### Task item
Your answer should consist of each line below that contains the string "students".

### Extracted data

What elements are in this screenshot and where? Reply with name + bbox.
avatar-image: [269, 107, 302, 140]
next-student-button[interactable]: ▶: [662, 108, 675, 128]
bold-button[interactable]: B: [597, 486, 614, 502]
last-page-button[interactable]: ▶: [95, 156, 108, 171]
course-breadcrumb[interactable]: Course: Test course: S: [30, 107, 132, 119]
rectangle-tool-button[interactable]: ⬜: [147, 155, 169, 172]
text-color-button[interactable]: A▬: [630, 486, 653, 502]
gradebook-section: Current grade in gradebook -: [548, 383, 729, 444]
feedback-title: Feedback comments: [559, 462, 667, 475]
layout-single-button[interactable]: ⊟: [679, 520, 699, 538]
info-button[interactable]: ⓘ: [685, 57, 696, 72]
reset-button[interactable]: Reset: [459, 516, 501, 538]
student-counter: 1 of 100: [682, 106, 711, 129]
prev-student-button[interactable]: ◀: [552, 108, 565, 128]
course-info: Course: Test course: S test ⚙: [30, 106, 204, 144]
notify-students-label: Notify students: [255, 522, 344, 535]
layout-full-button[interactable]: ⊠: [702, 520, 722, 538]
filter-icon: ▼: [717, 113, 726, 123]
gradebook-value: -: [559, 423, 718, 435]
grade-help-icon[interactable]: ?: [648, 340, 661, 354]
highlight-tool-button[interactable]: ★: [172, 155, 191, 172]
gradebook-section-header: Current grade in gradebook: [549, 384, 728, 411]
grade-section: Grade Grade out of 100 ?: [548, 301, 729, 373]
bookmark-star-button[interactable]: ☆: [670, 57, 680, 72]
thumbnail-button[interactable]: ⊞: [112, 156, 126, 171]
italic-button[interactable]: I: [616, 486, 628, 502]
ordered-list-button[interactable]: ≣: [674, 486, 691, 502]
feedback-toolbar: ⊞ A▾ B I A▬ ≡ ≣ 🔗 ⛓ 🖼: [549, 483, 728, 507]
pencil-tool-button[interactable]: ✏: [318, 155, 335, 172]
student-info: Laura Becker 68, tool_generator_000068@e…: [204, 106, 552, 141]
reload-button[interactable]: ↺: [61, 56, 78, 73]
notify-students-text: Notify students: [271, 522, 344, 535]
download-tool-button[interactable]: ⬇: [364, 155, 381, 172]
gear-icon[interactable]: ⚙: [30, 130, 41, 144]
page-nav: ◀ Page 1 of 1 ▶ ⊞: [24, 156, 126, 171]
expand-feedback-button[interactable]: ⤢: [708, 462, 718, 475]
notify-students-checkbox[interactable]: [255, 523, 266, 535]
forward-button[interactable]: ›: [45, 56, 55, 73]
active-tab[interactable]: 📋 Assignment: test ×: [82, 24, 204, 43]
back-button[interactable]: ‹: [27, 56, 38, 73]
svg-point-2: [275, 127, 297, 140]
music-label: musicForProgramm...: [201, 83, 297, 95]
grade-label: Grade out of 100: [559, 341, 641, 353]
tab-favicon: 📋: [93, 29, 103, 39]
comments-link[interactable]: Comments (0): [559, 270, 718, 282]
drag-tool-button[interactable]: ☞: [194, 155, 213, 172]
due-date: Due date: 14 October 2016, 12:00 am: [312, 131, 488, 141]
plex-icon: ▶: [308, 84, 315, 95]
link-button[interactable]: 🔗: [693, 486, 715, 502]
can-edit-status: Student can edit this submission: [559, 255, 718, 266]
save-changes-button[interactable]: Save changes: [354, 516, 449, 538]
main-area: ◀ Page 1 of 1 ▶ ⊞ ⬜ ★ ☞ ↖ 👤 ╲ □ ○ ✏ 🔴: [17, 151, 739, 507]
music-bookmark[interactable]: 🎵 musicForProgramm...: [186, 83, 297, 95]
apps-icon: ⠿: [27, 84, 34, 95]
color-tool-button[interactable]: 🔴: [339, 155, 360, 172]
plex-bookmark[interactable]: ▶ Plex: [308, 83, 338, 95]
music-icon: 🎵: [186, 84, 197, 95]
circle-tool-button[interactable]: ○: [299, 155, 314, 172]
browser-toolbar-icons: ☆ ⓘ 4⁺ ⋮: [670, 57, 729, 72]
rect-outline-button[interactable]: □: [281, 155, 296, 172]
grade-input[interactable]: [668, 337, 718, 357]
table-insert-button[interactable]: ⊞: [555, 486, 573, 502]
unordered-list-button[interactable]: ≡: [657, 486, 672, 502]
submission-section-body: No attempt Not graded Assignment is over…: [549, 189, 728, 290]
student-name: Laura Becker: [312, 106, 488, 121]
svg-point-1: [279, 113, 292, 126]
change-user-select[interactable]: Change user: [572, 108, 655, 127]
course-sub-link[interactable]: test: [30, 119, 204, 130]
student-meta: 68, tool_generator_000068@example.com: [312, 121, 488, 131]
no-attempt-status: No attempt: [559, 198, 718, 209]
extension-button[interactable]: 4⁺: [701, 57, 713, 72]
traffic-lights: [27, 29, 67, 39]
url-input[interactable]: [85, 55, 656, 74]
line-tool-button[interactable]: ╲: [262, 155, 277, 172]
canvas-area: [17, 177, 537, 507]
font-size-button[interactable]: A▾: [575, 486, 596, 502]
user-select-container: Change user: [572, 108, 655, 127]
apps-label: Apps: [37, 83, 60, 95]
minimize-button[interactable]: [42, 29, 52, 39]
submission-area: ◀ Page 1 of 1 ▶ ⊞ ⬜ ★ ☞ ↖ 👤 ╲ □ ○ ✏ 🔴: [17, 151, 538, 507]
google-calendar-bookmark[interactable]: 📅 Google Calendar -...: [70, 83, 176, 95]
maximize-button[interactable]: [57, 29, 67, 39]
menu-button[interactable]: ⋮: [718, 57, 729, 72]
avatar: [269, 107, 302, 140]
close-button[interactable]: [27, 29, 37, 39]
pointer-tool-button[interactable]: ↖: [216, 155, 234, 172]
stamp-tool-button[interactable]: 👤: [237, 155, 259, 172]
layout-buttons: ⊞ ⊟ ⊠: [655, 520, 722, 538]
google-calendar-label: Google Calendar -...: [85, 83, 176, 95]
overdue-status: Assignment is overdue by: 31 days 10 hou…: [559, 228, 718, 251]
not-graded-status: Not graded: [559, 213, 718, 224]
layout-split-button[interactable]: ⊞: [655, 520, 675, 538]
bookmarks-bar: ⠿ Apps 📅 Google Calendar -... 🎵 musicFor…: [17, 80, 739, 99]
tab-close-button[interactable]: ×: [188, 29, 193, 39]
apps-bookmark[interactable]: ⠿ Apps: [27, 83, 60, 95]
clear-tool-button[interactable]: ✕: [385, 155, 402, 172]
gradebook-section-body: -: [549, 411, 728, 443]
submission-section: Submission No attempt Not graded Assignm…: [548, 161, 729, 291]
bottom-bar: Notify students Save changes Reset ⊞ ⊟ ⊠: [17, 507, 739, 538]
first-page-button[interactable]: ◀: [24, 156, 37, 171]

### Solution below
notify-students-label: Notify students: [255, 522, 344, 535]
notify-students-text: Notify students: [271, 522, 344, 535]
notify-students-checkbox[interactable]: [255, 523, 266, 535]
bottom-bar: Notify students Save changes Reset ⊞ ⊟ ⊠: [17, 507, 739, 538]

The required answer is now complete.